In der gedanklichen Stille verschwinden die Ideen und Erinnerungen.
Die Vorstellungen über uns müssen gedanklich immer wieder erneuert
werden, damit wir uns damit identifizieren können. Verschwinden die
Ideen über uns selbst, verschwindet auch die Person. Was bleibt ist
eine schöne Aura des Friedens und eine liebevolle Haltung allem gegenüber.
Menschen,
die sich auf einen solchen Weg einlassen, verändern sich über die
Jahre dramatisch hin zu sanfteren und zugleich kompromissloseren
Wesen. Kompromisslos in der Wahrheitsliebe und in dem Bedürfnis, die
Tiefe des wiedererkannten Selbst auszuloten.
Der
Mensch reift von einem mit der Person identifizierten, hin zu einem
Wesen, dass keine Probleme mit seiner wachsenden Unwissenheit hat und
seine eigene Gegenwart am liebsten in Stille genießt.
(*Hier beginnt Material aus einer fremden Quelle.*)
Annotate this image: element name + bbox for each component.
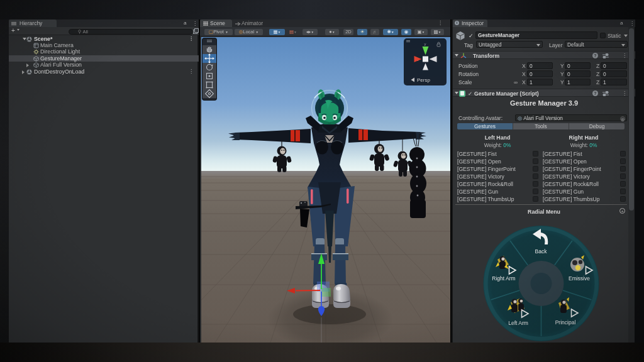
svg-text:y: y <box>425 42 426 46</box>
svg-text:Emissive: Emissive <box>569 275 590 282</box>
svg-text:Left Arm: Left Arm <box>508 320 528 326</box>
svg-text:Principal: Principal <box>555 319 576 326</box>
svg-text:Persp: Persp <box>417 77 430 83</box>
svg-text:Right Arm: Right Arm <box>492 275 515 282</box>
svg-text:Back: Back <box>535 248 548 255</box>
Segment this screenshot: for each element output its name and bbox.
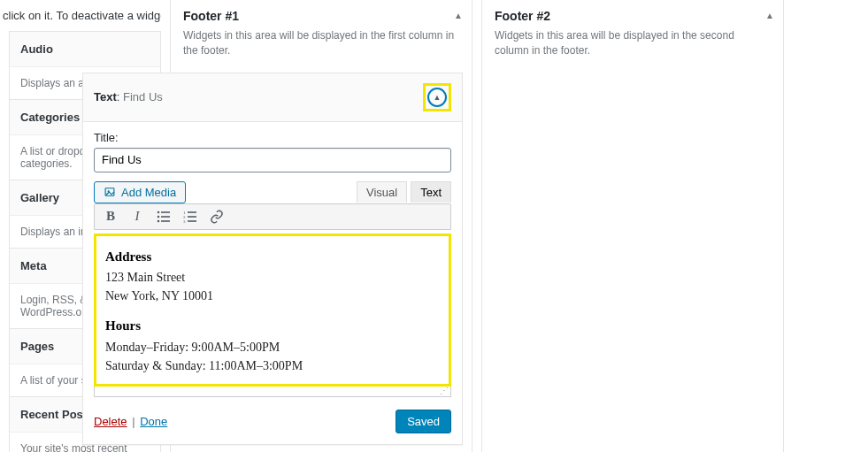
widget-title: Audio	[10, 32, 160, 67]
add-media-label: Add Media	[121, 186, 176, 199]
link-button[interactable]	[210, 210, 224, 224]
svg-rect-11	[188, 216, 196, 218]
footer1-area-header[interactable]: Footer #1 Widgets in this area will be d…	[171, 0, 472, 64]
footer2-area-header[interactable]: Footer #2 Widgets in this area will be d…	[482, 0, 783, 64]
svg-rect-9	[188, 211, 196, 213]
svg-rect-7	[161, 220, 170, 222]
editor-content[interactable]: Address 123 Main Street New York, NY 100…	[94, 234, 451, 387]
link-icon	[210, 210, 224, 224]
svg-rect-5	[161, 216, 170, 218]
tab-text[interactable]: Text	[411, 181, 451, 203]
content-line-3: Monday–Friday: 9:00AM–5:00PM	[105, 338, 440, 356]
title-label: Title:	[94, 131, 451, 144]
link-separator: |	[132, 415, 134, 428]
svg-text:3: 3	[183, 219, 186, 224]
fragment-text: click on it. To deactivate a widget and	[0, 0, 161, 31]
tab-visual[interactable]: Visual	[357, 181, 407, 203]
editor-resize-row: ⋰	[94, 387, 451, 397]
widget-type-label: Text: Find Us	[94, 90, 163, 103]
svg-point-2	[157, 211, 160, 213]
text-widget-expanded: Text: Find Us ▲ Title: Add	[82, 73, 463, 445]
caret-up-icon[interactable]: ▲	[454, 11, 463, 20]
content-line-4: Saturday & Sunday: 11:00AM–3:00PM	[105, 356, 440, 375]
svg-point-6	[157, 219, 160, 222]
collapse-widget-button[interactable]: ▲	[427, 88, 447, 107]
content-line-1: 123 Main Street	[105, 268, 440, 287]
svg-rect-13	[188, 220, 196, 222]
svg-rect-3	[161, 211, 170, 213]
bullet-list-button[interactable]	[157, 210, 171, 224]
done-link[interactable]: Done	[140, 415, 167, 428]
italic-button[interactable]: I	[130, 210, 144, 224]
bold-button[interactable]: B	[104, 210, 118, 224]
caret-up-icon[interactable]: ▲	[765, 11, 774, 20]
numbered-list-button[interactable]: 123	[183, 210, 197, 224]
editor-tabs: Visual Text	[357, 181, 451, 203]
widget-expanded-header[interactable]: Text: Find Us ▲	[83, 73, 462, 122]
svg-point-4	[157, 215, 160, 218]
bullet-list-icon	[157, 210, 171, 224]
content-heading-hours: Hours	[105, 316, 440, 336]
highlight-collapse: ▲	[423, 83, 451, 111]
title-input[interactable]	[94, 148, 451, 172]
footer1-area-desc: Widgets in this area will be displayed i…	[183, 28, 459, 58]
content-heading-address: Address	[105, 247, 440, 267]
content-line-2: New York, NY 10001	[105, 287, 440, 305]
footer2-area-desc: Widgets in this area will be displayed i…	[495, 28, 771, 58]
add-media-button[interactable]: Add Media	[94, 181, 186, 203]
footer1-area-title: Footer #1	[183, 9, 459, 23]
saved-button[interactable]: Saved	[396, 410, 451, 433]
numbered-list-icon: 123	[183, 210, 197, 224]
widget-footer-links: Delete | Done	[94, 415, 167, 428]
footer2-area-title: Footer #2	[495, 9, 771, 23]
media-icon	[104, 186, 116, 198]
delete-link[interactable]: Delete	[94, 415, 127, 428]
editor-toolbar: B I 123	[94, 203, 451, 230]
resize-handle-icon[interactable]: ⋰	[440, 387, 449, 396]
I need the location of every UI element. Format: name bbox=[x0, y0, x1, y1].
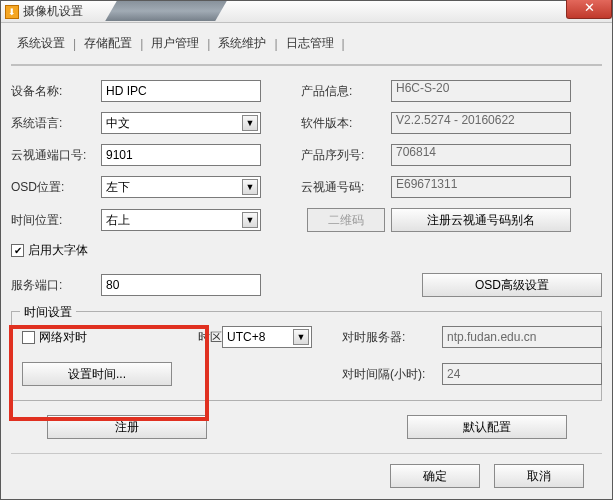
chevron-down-icon: ▼ bbox=[242, 115, 258, 131]
select-timezone[interactable]: UTC+8 ▼ bbox=[222, 326, 312, 348]
checkbox-big-font[interactable]: ✔ 启用大字体 bbox=[11, 242, 602, 259]
service-port-row: 服务端口: OSD高级设置 bbox=[11, 273, 602, 297]
button-register[interactable]: 注册 bbox=[47, 415, 207, 439]
button-set-time[interactable]: 设置时间... bbox=[22, 362, 172, 386]
label-system-lang: 系统语言: bbox=[11, 115, 101, 132]
value-product-info: H6C-S-20 bbox=[391, 80, 571, 102]
button-register-alias[interactable]: 注册云视通号码别名 bbox=[391, 208, 571, 232]
label-sw-version: 软件版本: bbox=[301, 115, 391, 132]
close-button[interactable]: ✕ bbox=[566, 0, 612, 19]
client-area: 系统设置| 存储配置| 用户管理| 系统维护| 日志管理| 设备名称: 产品信息… bbox=[1, 23, 612, 499]
chevron-down-icon: ▼ bbox=[293, 329, 309, 345]
value-product-sn: 706814 bbox=[391, 144, 571, 166]
form-grid: 设备名称: 产品信息: H6C-S-20 系统语言: 中文 ▼ 软件版本: V2… bbox=[11, 80, 602, 232]
label-device-name: 设备名称: bbox=[11, 83, 101, 100]
select-system-lang-value: 中文 bbox=[106, 115, 130, 132]
tab-users[interactable]: 用户管理 bbox=[145, 31, 205, 56]
select-time-pos-value: 右上 bbox=[106, 212, 130, 229]
button-cancel[interactable]: 取消 bbox=[494, 464, 584, 488]
label-ntp-server: 对时服务器: bbox=[342, 329, 442, 346]
button-default-config[interactable]: 默认配置 bbox=[407, 415, 567, 439]
checkbox-big-font-label: 启用大字体 bbox=[28, 242, 88, 259]
checkbox-box bbox=[22, 331, 35, 344]
label-ntp-interval: 对时间隔(小时): bbox=[342, 366, 442, 383]
checkbox-ntp-label: 网络对时 bbox=[39, 329, 87, 346]
group-time-settings: 时间设置 网络对时 时区 UTC+8 ▼ 对时服务器: 设置时间... bbox=[11, 311, 602, 401]
checkbox-box: ✔ bbox=[11, 244, 24, 257]
label-osd-pos: OSD位置: bbox=[11, 179, 101, 196]
label-cloud-id: 云视通号码: bbox=[301, 179, 391, 196]
select-time-pos[interactable]: 右上 ▼ bbox=[101, 209, 261, 231]
chevron-down-icon: ▼ bbox=[242, 179, 258, 195]
tab-log[interactable]: 日志管理 bbox=[280, 31, 340, 56]
window-title: 摄像机设置 bbox=[23, 3, 83, 20]
dialog-button-row: 确定 取消 bbox=[11, 453, 602, 488]
input-device-name[interactable] bbox=[101, 80, 261, 102]
select-osd-pos-value: 左下 bbox=[106, 179, 130, 196]
label-cloud-port: 云视通端口号: bbox=[11, 147, 101, 164]
titlebar: ⬇ 摄像机设置 ✕ bbox=[1, 1, 612, 23]
button-qrcode[interactable]: 二维码 bbox=[307, 208, 385, 232]
input-service-port[interactable] bbox=[101, 274, 261, 296]
tab-underline bbox=[11, 64, 602, 66]
input-ntp-interval[interactable] bbox=[442, 363, 602, 385]
label-product-sn: 产品序列号: bbox=[301, 147, 391, 164]
tab-bar: 系统设置| 存储配置| 用户管理| 系统维护| 日志管理| bbox=[11, 31, 602, 56]
tab-system[interactable]: 系统设置 bbox=[11, 31, 71, 56]
select-timezone-value: UTC+8 bbox=[227, 330, 265, 344]
value-cloud-id: E69671311 bbox=[391, 176, 571, 198]
label-tz: 时区 bbox=[192, 329, 222, 346]
checkbox-ntp[interactable]: 网络对时 bbox=[22, 329, 192, 346]
tab-maint[interactable]: 系统维护 bbox=[212, 31, 272, 56]
button-ok[interactable]: 确定 bbox=[390, 464, 480, 488]
select-osd-pos[interactable]: 左下 ▼ bbox=[101, 176, 261, 198]
chevron-down-icon: ▼ bbox=[242, 212, 258, 228]
input-ntp-server[interactable] bbox=[442, 326, 602, 348]
label-time-pos: 时间位置: bbox=[11, 212, 101, 229]
value-sw-version: V2.2.5274 - 20160622 bbox=[391, 112, 571, 134]
select-system-lang[interactable]: 中文 ▼ bbox=[101, 112, 261, 134]
input-cloud-port[interactable] bbox=[101, 144, 261, 166]
button-osd-advanced[interactable]: OSD高级设置 bbox=[422, 273, 602, 297]
settings-window: ⬇ 摄像机设置 ✕ 系统设置| 存储配置| 用户管理| 系统维护| 日志管理| … bbox=[0, 0, 613, 500]
app-icon: ⬇ bbox=[5, 5, 19, 19]
group-title-time: 时间设置 bbox=[20, 304, 76, 321]
label-product-info: 产品信息: bbox=[301, 83, 391, 100]
label-service-port: 服务端口: bbox=[11, 277, 93, 294]
mid-button-row: 注册 默认配置 bbox=[11, 415, 602, 439]
tab-storage[interactable]: 存储配置 bbox=[78, 31, 138, 56]
titlebar-decoration bbox=[105, 1, 227, 21]
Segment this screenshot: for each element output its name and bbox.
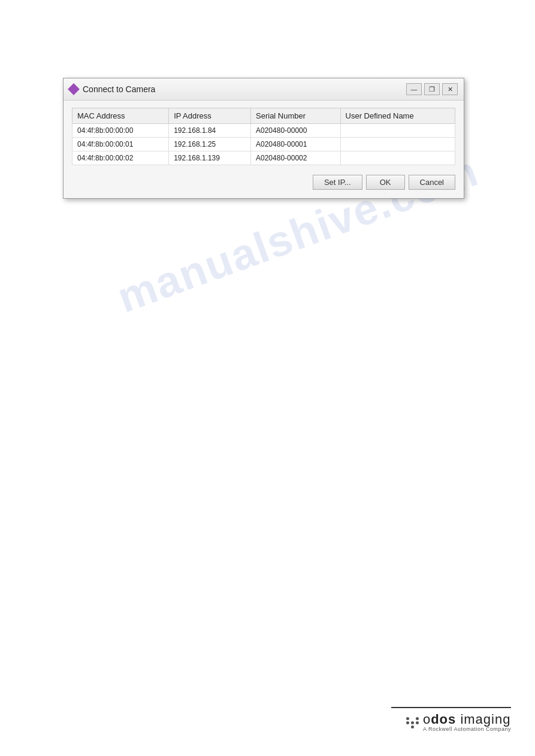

Die
Unwissenheit wächst, da sich alle Konzepte nach und nach als falsch
erweisen: Konzepte über uns selbst, die Welt, den Sinn des Lebens.
Die
Begegnung zwischen Menschen ändert sich ebenfalls in diesem Prozess.
Es gibt die oberflächlichen Begegnungen von „Wie heißt du und was
machst du beruflich?“. Diese dienen einer gedanklichen Einordnung
auf Basis verschiedener Konzepte, die wir über Menschen gespeichert
haben. Das ist die langweiligste und unwürdigste Form, wie wir
anderen begegnen können. Man kann die Schubladen im Fragenden aus
einer stilleren Perspektive regelrecht aufspringen hören – die
Kategorisierung von Menschen erfolgt schnell, bequem und unbewusst.
Dabei
laufen wir Gefahr, die wichtigsten Aspekte im Gegenüber überhaupt
nicht zu erfassen und gleich einem Schlafwandler, blind und voller
Illusionen, das eigentliche Leben zu versäumen. Wir funktionieren
dann gemäß einer Programmierung, welche das Produkt unserer
bisherigen Lebenserfahrungen ist – ein Leben als Automat, der das
Leben immer weniger hinterfragt.
Direkter
aber auch wenig verbreitet, ist eine Begegnung in der Stille. Sind
wir selbst still, sind unsere Gedanken ruhig und absichtslos,
erfassen wir den Menschen zunächst in dem dem, was nicht still ist
und können erahnen, was dahinter verborgen ruht.
Ist
der andere auch still, wird die Begegnung erhebend. Ihr entspringt
dann reine Freude und eine liebevolle Haltung, die unserer
unverfälschten Natur entspricht. Diese Begegnungen sind selten und
wertvoll und ein Zeichen größerer Reife. Das ist es, was als „noble
company“ bezeichnet wird und was unserer Entwicklung hilfreich ist,
da mehrere Menschen gemeinsam auf das gemeinsame Wesen ausgerichtet
sind und sich selbst im anderen wiedererkennen dürfen.
Es
ist die Anforderung an ein soziales Leben, welches vonnöten ist, um
die Perspektive für die Wahrheit nicht zu verlieren. Diese
Anforderung ist zugleich ein Bedürfnis und ein lebendiger Ausdruck
der Stille in uns. Wir verlieren dabei mehr und mehr die Fähigkeit,
gesellschaftlich angemessen auf Heucheleien zu reagieren. Aber das
ist ein geringer Preis für die Erkenntnis, dass wir nicht nur die
Marionetten in einem Spiel, sondern zugleich auch die Puppenspieler,
die Bühne und die Zuschauer sind.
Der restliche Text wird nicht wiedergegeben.